◆ PROBLEM TO WORK ON ◆
Scan the records for the string "realiza"; copy each line where it occurs.

### TASK INPUT ###

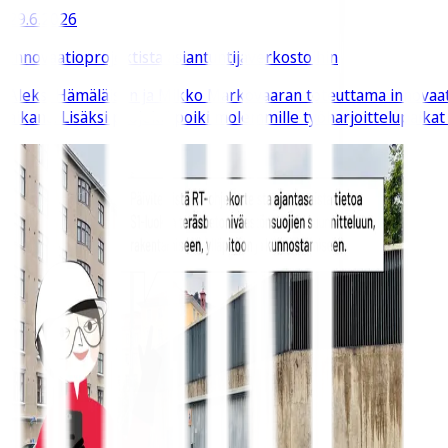
29.6.2026
Innovaatioprojektista asiantuntijaverkostoihin
Aleksi Hämäläisen ja Mikko Markovaaran toteuttama innovaati
aikana. Lisäksi projekti poiki molemmille työharjoittelupaika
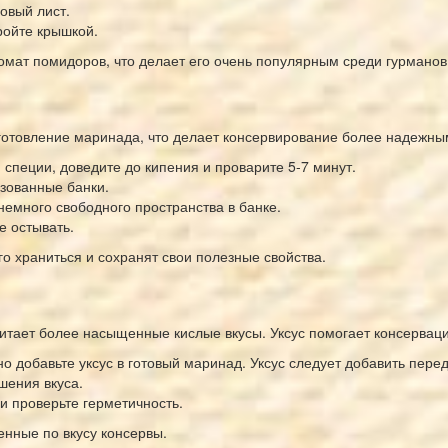
овый лист.
ройте крышкой.
омат помидоров, что делает его очень популярным среди гурманов
готовление маринада, что делает консервирование более надежны
и специи, доведите до кипения и проварите 5-7 минут.
изованные банки.
немного свободного пространства в банке.
е остывать.
го храниться и сохранят свои полезные свойства.
итает более насыщенные кислые вкусы. Уксус помогает консерваци
но добавьте уксус в готовый маринад. Уксус следует добавить перед
шения вкуса.
и проверьте герметичность.
енные по вкусу консервы.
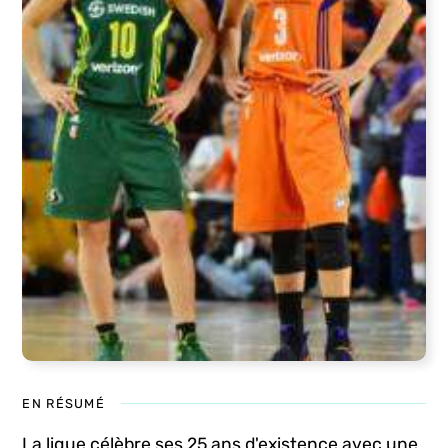
EN RÉSUMÉ
La ligue célèbre ses 25 ans d'existence avec une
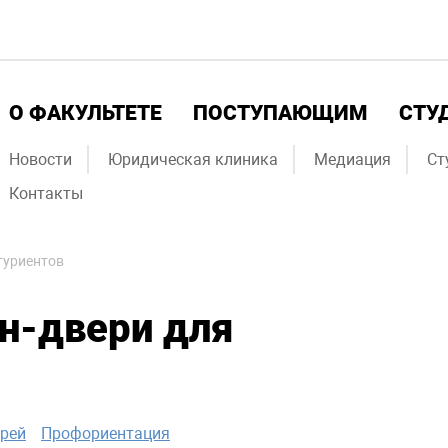
О ФАКУЛЬТЕТЕ
ПОСТУПАЮЩИМ
СТУ
Новости
Юридическая клиника
Медиация
Ст
Контакты
туриентов
н-двери для
рей
Профориентация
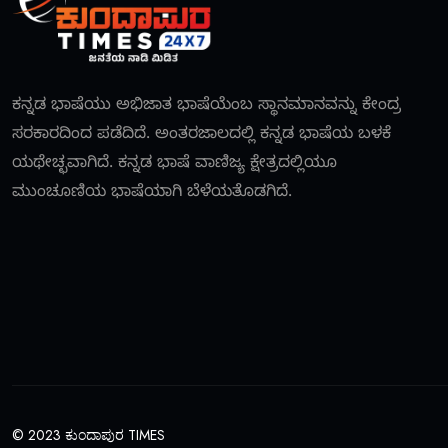
ಕನ್ನಡ ಭಾಷೆಯು ಅಭಿಜಾತ ಭಾಷೆಯೆಂಬ ಸ್ಥಾನಮಾನವನ್ನು ಕೇಂದ್ರ
ಸರಕಾರದಿಂದ ಪಡೆದಿದೆ. ಅಂತರಜಾಲದಲ್ಲಿ ಕನ್ನಡ ಭಾಷೆಯ ಬಳಕೆ
ಯಥೇಚ್ಛವಾಗಿದೆ. ಕನ್ನಡ ಭಾಷೆ ವಾಣಿಜ್ಯ ಕ್ಷೇತ್ರದಲ್ಲಿಯೂ
ಮುಂಚೂಣಿಯ ಭಾಷೆಯಾಗಿ ಬೆಳೆಯತೊಡಗಿದೆ.
© 2023 ಕುಂದಾಪುರ TIMES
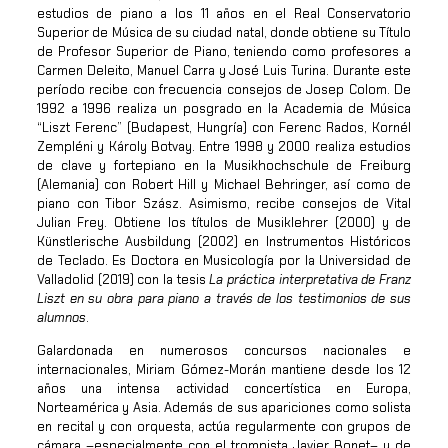
estudios de piano a los 11 años en el Real Conservatorio
Superior de Música de su ciudad natal, donde obtiene su Título
de Profesor Superior de Piano, teniendo como profesores a
Carmen Deleito, Manuel Carra y José Luis Turina. Durante este
período recibe con frecuencia consejos de Josep Colom. De
1992 a 1996 realiza un posgrado en la Academia de Música
“Liszt Ferenc” (Budapest, Hungría) con Ferenc Rados, Kornél
Zempléni y Károly Botvay. Entre 1998 y 2000 realiza estudios
de clave y fortepiano en la Musikhochschule de Freiburg
(Alemania) con Robert Hill y Michael Behringer, así como de
piano con Tibor Szász. Asimismo, recibe consejos de Vital
Julian Frey. Obtiene los títulos de Musiklehrer (2000) y de
Künstlerische Ausbildung (2002) en Instrumentos Históricos
de Teclado. Es Doctora en Musicología por la Universidad de
Valladolid (2019) con la tesis
La práctica interpretativa de Franz
Liszt en su obra para piano a través de los testimonios de sus
alumnos
.
Galardonada en numerosos concursos nacionales e
internacionales, Miriam Gómez-Morán mantiene desde los 12
años una intensa actividad concertística en Europa,
Norteamérica y Asia. Además de sus apariciones como solista
en recital y con orquesta, actúa regularmente con grupos de
cámara –especialmente con el trompista Javier Bonet– y de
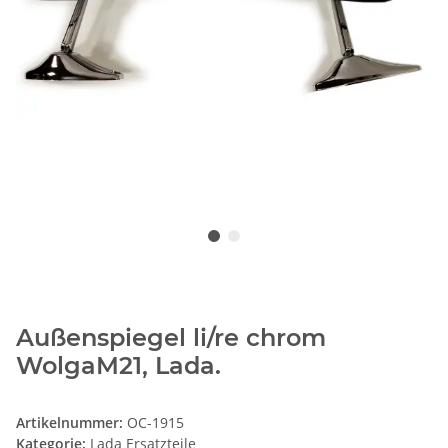
Außenspiegel li/re chrom
WolgaM21, Lada.
Artikelnummer:
OC-1915
Kategorie:
Lada Ersatzteile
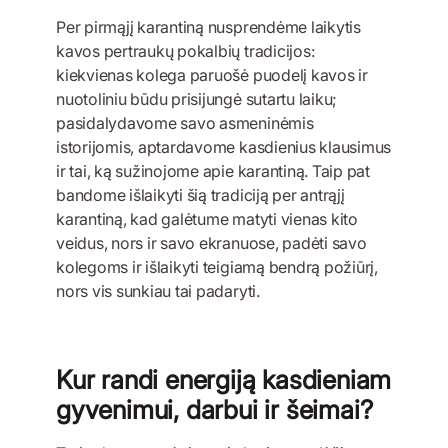
Per pirmąjį karantiną nusprendėme laikytis
kavos pertraukų pokalbių tradicijos:
kiekvienas kolega paruošė puodelį kavos ir
nuotoliniu būdu prisijungė sutartu laiku;
pasidalydavome savo asmeninėmis
istorijomis, aptardavome kasdienius klausimus
ir tai, ką sužinojome apie karantiną. Taip pat
bandome išlaikyti šią tradiciją per antrąjį
karantiną, kad galėtume matyti vienas kito
veidus, nors ir savo ekranuose, padėti savo
kolegoms ir išlaikyti teigiamą bendrą požiūrį,
nors vis sunkiau tai padaryti.
Kur randi energiją kasdieniam
gyvenimui, darbui ir šeimai?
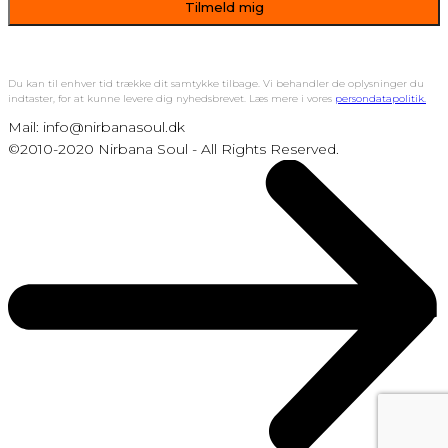
Du kan til enhver tid trække dit samtykke tilbage. Vi behandler de oplysninger du
indtaster, for at kunne levere dig nyhedsbrevet. Læs mere i vores
persondatapolitik.
Mail: info@nirbanasoul.dk
©2010-2020 Nirbana Soul - All Rights Reserved.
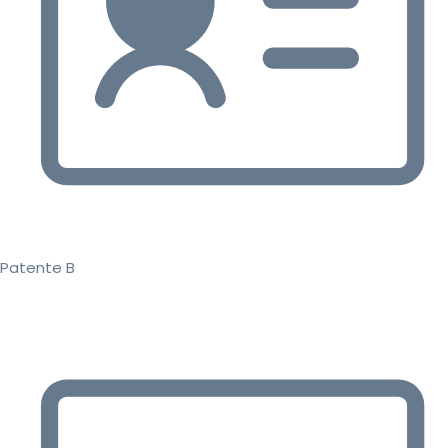
Patente B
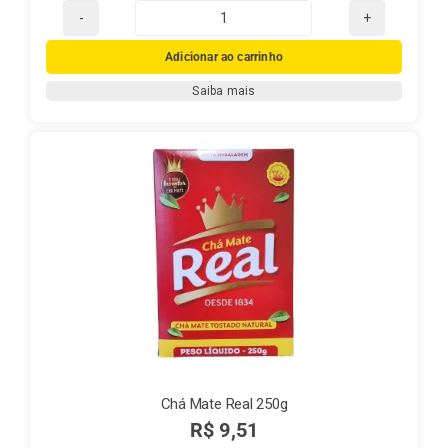
Chá
Mate
Adicionar ao carrinho
Real
Saiba mais
Canela
quantidade
Chá Mate Real 250g
R$
9,51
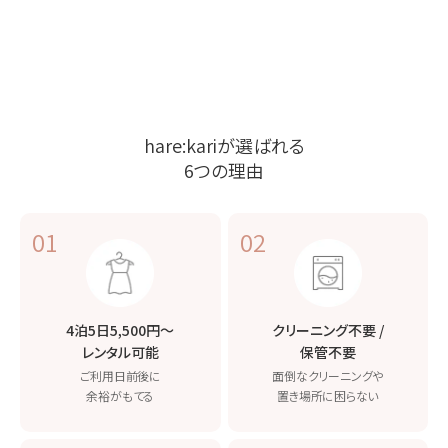
hare:kariが選ばれる
6つの理由
01
02
4泊5日5,500円〜
クリーニング不要 /
レンタル可能
保管不要
ご利用日前後に
面倒なクリーニングや
余裕がもてる
置き場所に困らない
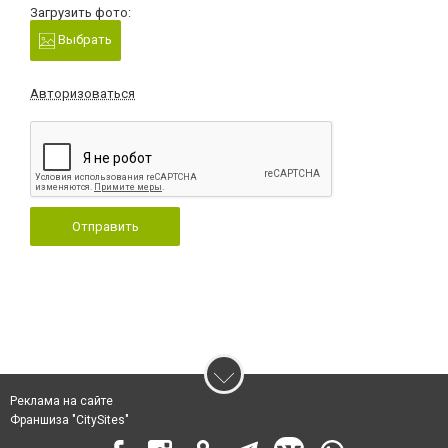
Загрузить фото:
Выбрать
Авторизоваться
Отправить
Реклама на сайте
Франшиза "CitySites"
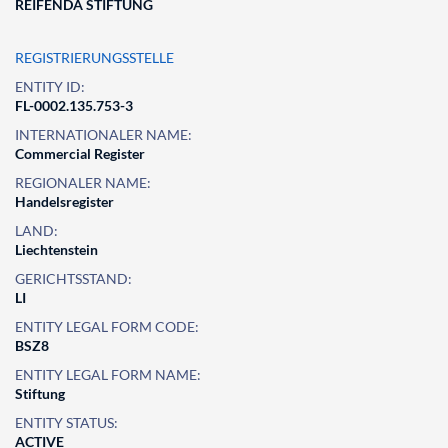
REIFENDA STIFTUNG
REGISTRIERUNGSSTELLE
ENTITY ID:
FL-0002.135.753-3
INTERNATIONALER NAME:
Commercial Register
REGIONALER NAME:
Handelsregister
LAND:
Liechtenstein
GERICHTSSTAND:
LI
ENTITY LEGAL FORM CODE:
BSZ8
ENTITY LEGAL FORM NAME:
Stiftung
ENTITY STATUS:
ACTIVE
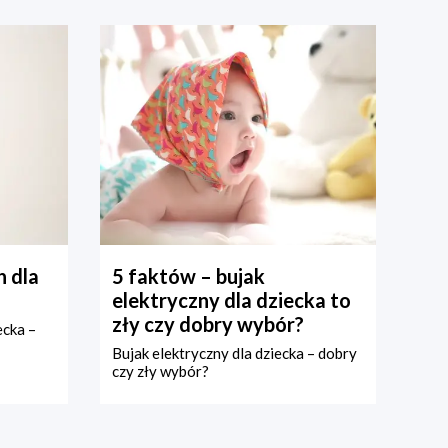
 dla
5 faktów – bujak
elektryczny dla dziecka to
zły czy dobry wybór?
ecka –
Bujak elektryczny dla dziecka – dobry
czy zły wybór?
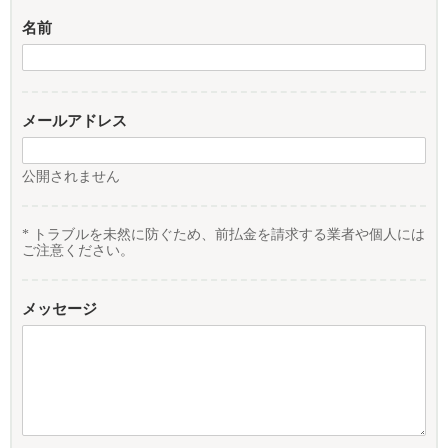
名前
メールアドレス
公開されません
* トラブルを未然に防ぐため、前払金を請求する業者や個人には
ご注意ください。
メッセージ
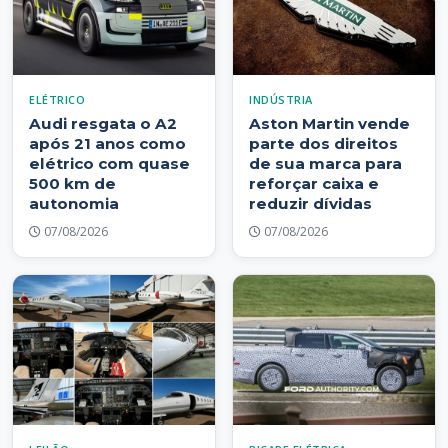
ELÉTRICO
INDÚSTRIA
Audi resgata o A2
Aston Martin vende
após 21 anos como
parte dos direitos
elétrico com quase
de sua marca para
500 km de
reforçar caixa e
autonomia
reduzir dívidas
07/08/2026
07/08/2026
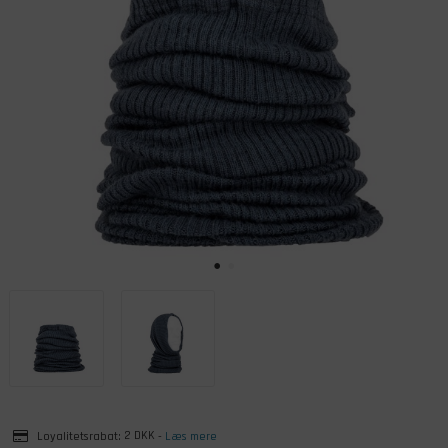
Loyalitetsrabat:
2 DKK
-
Læs mere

###

◆ RESPONSE TO THE TASK ◆
1992 a 1996 realiza un posgrado en la Academia de Música
Zempléni y Károly Botvay. Entre 1998 y 2000 realiza estudios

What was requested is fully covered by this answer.